Your task is to repeat exactly the lines below between the line holding "Putus Rantai Penyebaran Covid-19, Desa" and the line holding "poker! Cas...", inclusive, and only those.

→ **ENTRIES SHOWN**
####

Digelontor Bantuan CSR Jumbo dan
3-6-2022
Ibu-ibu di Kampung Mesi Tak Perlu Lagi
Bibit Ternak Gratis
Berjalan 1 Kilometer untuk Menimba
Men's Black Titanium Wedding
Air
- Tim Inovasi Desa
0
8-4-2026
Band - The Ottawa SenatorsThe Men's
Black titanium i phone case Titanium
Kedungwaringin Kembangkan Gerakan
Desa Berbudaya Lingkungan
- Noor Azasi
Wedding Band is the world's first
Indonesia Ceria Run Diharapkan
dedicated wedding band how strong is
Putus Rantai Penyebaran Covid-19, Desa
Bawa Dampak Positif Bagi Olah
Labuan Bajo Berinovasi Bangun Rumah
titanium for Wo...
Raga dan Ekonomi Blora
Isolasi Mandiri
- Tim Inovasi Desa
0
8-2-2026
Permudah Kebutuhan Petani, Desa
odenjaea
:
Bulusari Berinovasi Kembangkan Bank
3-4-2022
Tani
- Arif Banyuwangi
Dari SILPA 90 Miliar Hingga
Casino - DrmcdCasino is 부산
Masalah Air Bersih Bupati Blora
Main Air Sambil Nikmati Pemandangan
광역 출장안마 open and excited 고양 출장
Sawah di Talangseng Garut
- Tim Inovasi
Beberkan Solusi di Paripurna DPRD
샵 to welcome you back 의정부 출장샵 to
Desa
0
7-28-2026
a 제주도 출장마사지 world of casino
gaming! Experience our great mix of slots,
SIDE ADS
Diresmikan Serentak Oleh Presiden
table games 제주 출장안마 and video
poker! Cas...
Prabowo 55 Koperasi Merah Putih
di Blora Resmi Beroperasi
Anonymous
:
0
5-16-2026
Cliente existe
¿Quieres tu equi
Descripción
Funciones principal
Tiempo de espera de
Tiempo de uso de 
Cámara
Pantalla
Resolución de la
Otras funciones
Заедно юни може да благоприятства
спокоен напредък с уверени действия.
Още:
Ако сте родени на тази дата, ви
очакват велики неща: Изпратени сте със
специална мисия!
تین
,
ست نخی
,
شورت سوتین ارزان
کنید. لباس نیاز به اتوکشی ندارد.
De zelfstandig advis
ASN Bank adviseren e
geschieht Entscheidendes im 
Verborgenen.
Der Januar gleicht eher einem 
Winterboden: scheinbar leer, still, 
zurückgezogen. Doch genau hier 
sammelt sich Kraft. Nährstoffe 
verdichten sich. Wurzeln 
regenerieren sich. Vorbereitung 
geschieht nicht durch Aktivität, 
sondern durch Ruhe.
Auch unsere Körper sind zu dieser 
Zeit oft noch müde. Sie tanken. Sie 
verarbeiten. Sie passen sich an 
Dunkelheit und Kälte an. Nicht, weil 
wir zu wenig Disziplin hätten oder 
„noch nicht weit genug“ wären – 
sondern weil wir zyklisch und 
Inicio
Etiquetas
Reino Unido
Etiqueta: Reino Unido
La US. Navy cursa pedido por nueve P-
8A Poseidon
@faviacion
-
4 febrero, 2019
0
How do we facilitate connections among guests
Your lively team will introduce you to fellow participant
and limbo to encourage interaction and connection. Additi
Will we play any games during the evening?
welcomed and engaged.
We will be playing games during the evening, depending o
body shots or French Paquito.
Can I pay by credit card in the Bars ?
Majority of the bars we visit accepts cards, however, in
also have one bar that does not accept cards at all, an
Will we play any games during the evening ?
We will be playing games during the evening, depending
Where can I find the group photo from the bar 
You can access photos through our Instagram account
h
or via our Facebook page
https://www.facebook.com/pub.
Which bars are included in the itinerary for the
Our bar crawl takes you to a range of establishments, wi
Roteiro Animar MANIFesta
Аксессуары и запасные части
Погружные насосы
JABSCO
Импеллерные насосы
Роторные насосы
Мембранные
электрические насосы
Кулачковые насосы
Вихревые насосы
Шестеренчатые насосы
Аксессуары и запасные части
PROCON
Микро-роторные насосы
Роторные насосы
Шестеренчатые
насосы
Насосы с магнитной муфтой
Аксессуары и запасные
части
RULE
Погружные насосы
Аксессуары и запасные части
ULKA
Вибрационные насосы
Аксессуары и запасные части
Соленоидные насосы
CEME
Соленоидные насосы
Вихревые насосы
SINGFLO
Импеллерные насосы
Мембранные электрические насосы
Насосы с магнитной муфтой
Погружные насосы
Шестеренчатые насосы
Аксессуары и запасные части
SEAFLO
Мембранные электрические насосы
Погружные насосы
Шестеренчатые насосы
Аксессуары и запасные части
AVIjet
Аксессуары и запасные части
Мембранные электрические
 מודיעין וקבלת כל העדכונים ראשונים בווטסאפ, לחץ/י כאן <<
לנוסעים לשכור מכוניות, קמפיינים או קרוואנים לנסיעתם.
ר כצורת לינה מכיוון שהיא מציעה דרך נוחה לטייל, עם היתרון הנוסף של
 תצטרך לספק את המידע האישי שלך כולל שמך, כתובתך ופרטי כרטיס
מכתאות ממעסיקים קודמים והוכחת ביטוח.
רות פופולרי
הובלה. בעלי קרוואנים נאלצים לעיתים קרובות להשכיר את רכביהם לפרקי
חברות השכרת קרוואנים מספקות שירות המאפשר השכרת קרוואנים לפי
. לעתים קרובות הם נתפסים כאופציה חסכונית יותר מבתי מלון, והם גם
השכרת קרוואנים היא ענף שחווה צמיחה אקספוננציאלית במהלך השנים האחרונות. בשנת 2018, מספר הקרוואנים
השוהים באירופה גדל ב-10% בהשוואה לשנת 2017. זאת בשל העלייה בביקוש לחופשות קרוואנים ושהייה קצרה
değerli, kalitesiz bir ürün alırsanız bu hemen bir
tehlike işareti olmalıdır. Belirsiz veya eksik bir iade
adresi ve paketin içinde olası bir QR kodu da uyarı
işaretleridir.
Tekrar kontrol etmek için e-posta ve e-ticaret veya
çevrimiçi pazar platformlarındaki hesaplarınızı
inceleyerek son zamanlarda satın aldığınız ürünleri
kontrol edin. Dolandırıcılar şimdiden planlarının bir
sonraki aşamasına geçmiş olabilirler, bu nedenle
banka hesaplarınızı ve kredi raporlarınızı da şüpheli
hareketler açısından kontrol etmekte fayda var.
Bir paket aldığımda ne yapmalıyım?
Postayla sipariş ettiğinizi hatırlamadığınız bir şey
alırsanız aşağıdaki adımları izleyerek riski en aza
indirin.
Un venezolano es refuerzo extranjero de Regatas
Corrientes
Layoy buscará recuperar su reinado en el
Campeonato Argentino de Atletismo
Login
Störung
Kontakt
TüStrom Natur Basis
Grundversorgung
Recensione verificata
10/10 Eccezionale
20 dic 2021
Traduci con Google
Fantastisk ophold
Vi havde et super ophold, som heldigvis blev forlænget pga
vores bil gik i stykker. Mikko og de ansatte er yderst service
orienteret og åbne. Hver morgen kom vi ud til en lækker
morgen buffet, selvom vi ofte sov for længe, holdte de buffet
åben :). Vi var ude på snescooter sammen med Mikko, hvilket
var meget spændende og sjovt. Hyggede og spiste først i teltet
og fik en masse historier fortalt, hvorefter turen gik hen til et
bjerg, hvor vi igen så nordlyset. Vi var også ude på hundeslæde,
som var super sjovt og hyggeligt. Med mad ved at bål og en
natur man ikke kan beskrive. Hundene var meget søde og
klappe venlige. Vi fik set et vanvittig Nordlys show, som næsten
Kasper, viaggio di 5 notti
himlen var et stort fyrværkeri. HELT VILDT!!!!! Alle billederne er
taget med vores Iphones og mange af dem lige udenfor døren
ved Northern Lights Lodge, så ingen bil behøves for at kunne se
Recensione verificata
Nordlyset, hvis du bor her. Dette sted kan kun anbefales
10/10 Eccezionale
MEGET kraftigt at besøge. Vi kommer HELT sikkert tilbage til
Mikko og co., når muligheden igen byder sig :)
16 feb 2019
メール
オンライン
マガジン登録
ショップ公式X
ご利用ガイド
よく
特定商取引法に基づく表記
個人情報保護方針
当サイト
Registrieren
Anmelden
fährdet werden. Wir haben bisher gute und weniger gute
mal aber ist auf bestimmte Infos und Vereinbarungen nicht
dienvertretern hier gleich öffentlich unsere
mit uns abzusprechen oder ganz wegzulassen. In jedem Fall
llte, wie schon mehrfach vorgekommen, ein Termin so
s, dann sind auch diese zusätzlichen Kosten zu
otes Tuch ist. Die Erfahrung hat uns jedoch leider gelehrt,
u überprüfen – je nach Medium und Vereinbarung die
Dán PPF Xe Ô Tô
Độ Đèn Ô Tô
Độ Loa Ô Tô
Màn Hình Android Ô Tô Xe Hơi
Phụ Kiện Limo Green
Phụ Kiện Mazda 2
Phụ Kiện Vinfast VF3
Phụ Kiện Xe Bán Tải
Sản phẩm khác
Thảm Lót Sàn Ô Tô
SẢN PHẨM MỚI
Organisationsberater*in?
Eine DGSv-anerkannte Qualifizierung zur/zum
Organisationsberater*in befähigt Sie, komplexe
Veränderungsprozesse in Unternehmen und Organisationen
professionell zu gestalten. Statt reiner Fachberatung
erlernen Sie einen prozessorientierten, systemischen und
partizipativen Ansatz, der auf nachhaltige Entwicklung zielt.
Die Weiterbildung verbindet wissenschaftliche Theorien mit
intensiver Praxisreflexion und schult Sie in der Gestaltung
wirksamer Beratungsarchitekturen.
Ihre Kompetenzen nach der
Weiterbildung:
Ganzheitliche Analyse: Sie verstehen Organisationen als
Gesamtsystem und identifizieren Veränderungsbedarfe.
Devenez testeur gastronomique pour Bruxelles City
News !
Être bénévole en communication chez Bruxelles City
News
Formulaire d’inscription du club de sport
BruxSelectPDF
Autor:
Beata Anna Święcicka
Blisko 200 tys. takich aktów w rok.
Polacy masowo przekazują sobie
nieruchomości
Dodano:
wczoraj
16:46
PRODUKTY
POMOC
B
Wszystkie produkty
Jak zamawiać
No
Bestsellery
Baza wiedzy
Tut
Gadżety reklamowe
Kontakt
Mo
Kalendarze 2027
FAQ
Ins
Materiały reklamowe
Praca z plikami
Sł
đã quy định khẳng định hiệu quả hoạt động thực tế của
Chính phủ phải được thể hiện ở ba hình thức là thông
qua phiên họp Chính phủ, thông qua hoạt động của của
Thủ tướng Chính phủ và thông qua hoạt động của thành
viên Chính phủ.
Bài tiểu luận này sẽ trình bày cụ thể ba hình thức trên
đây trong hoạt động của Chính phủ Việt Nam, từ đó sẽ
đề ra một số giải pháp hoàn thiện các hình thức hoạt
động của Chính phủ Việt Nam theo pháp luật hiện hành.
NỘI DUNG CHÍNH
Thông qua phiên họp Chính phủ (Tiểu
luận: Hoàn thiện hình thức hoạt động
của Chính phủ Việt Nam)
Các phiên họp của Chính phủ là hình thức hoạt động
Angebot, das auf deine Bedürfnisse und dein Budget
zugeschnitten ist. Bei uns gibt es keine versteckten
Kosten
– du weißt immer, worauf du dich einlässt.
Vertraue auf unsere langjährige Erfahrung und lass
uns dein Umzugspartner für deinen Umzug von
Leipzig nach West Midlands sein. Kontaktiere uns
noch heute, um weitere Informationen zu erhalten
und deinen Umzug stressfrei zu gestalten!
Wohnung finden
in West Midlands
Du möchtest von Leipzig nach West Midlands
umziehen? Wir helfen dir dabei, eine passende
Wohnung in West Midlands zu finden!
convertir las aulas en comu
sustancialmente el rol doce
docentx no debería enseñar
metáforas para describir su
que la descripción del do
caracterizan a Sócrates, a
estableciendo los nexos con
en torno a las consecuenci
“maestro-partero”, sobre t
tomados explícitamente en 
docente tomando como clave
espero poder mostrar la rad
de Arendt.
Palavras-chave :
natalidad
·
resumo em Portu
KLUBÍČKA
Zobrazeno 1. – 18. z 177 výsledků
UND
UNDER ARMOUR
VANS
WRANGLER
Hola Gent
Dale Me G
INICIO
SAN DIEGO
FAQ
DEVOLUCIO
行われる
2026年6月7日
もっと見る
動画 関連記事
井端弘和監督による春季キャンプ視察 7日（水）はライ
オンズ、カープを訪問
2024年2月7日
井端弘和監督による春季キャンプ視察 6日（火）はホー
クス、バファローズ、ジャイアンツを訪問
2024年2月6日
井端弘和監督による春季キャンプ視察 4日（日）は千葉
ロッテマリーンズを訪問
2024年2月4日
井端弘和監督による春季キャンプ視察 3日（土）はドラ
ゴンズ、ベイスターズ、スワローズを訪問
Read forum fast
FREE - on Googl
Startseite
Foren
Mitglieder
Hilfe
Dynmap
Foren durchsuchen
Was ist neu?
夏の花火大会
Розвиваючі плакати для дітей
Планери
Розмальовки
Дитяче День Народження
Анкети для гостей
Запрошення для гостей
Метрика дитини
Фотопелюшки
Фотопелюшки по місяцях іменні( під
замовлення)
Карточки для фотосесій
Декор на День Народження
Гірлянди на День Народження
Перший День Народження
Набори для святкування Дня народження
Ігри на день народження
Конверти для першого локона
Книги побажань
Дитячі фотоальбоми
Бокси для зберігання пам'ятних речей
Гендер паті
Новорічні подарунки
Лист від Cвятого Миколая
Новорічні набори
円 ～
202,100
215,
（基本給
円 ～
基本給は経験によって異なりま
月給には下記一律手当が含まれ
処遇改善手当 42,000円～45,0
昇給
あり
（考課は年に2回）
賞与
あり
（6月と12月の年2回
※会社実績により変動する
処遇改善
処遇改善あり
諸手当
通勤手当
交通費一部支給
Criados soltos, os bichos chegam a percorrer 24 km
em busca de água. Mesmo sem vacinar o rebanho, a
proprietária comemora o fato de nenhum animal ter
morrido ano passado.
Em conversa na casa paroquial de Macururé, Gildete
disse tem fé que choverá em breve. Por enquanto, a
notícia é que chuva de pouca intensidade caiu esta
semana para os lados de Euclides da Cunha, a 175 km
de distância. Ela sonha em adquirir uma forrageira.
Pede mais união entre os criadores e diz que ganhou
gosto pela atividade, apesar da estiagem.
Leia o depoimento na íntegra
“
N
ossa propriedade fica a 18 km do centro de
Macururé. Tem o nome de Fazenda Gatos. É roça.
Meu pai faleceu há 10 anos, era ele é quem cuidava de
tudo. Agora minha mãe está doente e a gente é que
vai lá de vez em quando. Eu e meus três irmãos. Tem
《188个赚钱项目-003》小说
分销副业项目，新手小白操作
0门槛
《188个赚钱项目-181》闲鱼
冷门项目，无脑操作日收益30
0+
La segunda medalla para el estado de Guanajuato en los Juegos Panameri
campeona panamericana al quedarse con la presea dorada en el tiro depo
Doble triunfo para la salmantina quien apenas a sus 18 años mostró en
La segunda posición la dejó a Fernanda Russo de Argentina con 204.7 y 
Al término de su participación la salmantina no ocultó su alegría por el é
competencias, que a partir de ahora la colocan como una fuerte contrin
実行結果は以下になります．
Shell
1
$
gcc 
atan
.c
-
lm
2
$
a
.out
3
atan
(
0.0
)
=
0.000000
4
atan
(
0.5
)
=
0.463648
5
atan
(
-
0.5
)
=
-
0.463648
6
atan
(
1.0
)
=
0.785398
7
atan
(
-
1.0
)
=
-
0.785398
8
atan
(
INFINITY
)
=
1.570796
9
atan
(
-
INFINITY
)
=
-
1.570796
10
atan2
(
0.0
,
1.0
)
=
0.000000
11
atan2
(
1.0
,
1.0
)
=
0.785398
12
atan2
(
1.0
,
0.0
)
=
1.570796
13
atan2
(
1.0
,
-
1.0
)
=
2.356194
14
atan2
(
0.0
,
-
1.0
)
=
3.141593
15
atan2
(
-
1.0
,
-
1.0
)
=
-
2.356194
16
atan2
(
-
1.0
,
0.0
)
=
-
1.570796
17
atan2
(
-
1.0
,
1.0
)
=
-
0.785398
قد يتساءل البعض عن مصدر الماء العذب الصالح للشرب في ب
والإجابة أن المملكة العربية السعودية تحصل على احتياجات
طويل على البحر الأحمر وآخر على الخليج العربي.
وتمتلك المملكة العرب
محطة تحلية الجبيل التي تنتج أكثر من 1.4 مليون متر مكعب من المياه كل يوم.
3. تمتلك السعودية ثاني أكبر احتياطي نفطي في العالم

####

→ **EXERCISE OUTPUT**
Putus Rantai Penyebaran Covid-19, Desa
Bawa Dampak Positif Bagi Olah
Labuan Bajo Berinovasi Bangun Rumah
titanium for Wo...
Raga dan Ekonomi Blora
Isolasi Mandiri
- Tim Inovasi Desa
0
8-2-2026
Permudah Kebutuhan Petani, Desa
odenjaea
:
Bulusari Berinovasi Kembangkan Bank
3-4-2022
Tani
- Arif Banyuwangi
Dari SILPA 90 Miliar Hingga
Casino - DrmcdCasino is 부산
Masalah Air Bersih Bupati Blora
Main Air Sambil Nikmati Pemandangan
광역 출장안마 open and excited 고양 출장
Sawah di Talangseng Garut
- Tim Inovasi
Beberkan Solusi di Paripurna DPRD
샵 to welcome you back 의정부 출장샵 to
Desa
0
7-28-2026
a 제주도 출장마사지 world of casino
gaming! Experience our great mix of slots,
SIDE ADS
Diresmikan Serentak Oleh Presiden
table games 제주 출장안마 and video
poker! Cas...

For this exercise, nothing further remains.